━━ INPUT RECORDS ━━

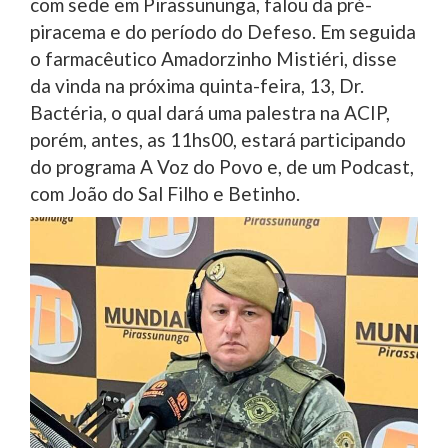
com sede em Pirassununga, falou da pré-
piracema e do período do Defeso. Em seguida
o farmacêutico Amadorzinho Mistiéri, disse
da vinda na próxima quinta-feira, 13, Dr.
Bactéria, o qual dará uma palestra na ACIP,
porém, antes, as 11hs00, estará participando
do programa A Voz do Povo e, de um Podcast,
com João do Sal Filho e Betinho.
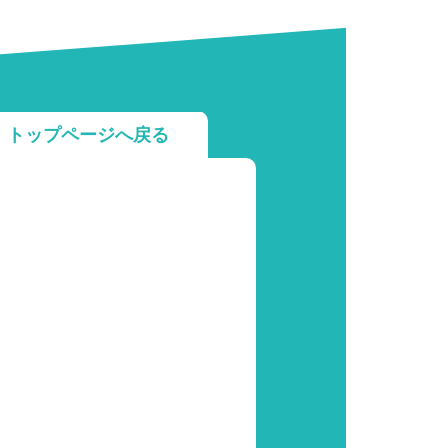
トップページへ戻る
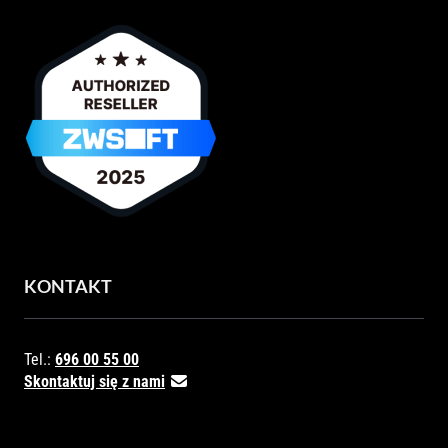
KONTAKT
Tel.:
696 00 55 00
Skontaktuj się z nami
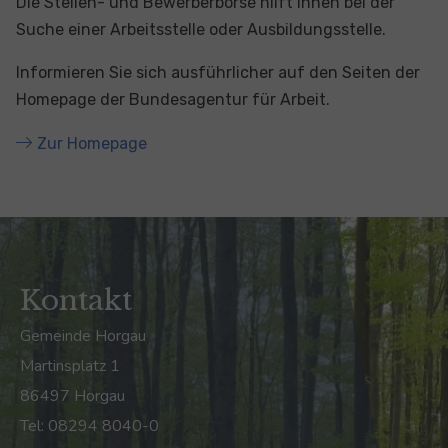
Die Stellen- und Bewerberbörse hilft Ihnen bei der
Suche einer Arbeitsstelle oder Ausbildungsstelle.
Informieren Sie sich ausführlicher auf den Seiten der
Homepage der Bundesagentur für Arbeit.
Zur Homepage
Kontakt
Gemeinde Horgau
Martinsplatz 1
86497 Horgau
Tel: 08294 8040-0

━━━
━━ INPUT RECORDS ━━

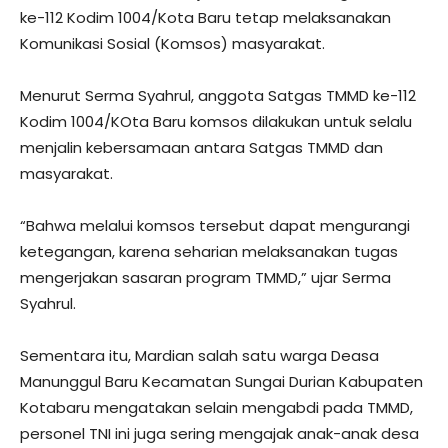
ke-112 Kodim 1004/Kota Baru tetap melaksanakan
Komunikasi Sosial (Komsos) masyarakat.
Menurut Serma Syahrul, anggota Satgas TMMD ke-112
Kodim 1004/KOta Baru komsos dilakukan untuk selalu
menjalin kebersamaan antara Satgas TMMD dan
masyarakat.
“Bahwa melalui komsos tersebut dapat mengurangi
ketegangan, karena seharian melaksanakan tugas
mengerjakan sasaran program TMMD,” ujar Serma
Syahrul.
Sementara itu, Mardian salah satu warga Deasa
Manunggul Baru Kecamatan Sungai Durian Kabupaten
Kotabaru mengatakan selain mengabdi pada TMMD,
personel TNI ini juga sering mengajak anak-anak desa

━━━

WORK REQUIRED =
From the entries above, restate word for word the lines from the line containing "ke-112 Kodim 1004/Kota" to the line containing "Manunggul Baru Kecamatan", both ends included, and nothing more.

EXERCISE ANSWER =
ke-112 Kodim 1004/Kota Baru tetap melaksanakan
Komunikasi Sosial (Komsos) masyarakat.
Menurut Serma Syahrul, anggota Satgas TMMD ke-112
Kodim 1004/KOta Baru komsos dilakukan untuk selalu
menjalin kebersamaan antara Satgas TMMD dan
masyarakat.
“Bahwa melalui komsos tersebut dapat mengurangi
ketegangan, karena seharian melaksanakan tugas
mengerjakan sasaran program TMMD,” ujar Serma
Syahrul.
Sementara itu, Mardian salah satu warga Deasa
Manunggul Baru Kecamatan Sungai Durian Kabupaten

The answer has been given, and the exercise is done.